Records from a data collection
★ ★ ★
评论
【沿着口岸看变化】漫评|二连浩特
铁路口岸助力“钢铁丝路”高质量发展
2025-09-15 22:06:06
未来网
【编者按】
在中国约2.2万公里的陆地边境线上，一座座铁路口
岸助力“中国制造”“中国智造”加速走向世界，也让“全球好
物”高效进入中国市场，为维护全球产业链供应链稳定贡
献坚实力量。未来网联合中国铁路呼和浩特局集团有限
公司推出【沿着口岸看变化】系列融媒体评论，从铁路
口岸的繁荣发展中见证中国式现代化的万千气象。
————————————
★ ★ ★
_Task directions_
Copy out the line holding "公司推出【沿着口岸看变化】系列融媒体评论，从铁路" along with all lines after it through the end of the entries, exactly and only these.

_Solution to the problem_
公司推出【沿着口岸看变化】系列融媒体评论，从铁路
口岸的繁荣发展中见证中国式现代化的万千气象。
————————————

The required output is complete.